*** DATA EXCERPT
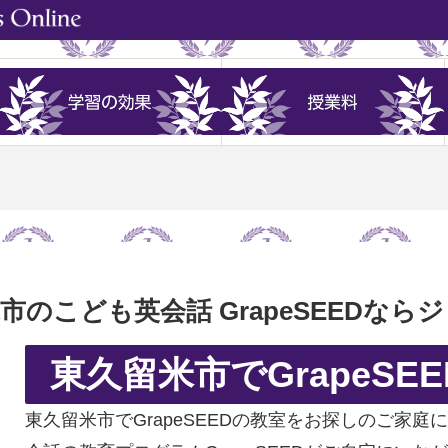
市のこども英会話 GrapeSEEDなら
東久留米市でGrapeSE
東久留米市でGrapeSEEDの教室をお探しのご家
******
* PROBLEM REQUIREMENTS: Your answer must be the full listing, word for word, minus any images.

* SOLUTION FOR THIS EXERCISE:
市のこども英会話 GrapeSEEDなら
東久留米市でGrapeSE
東久留米市でGrapeSEEDの教室をお探しのご家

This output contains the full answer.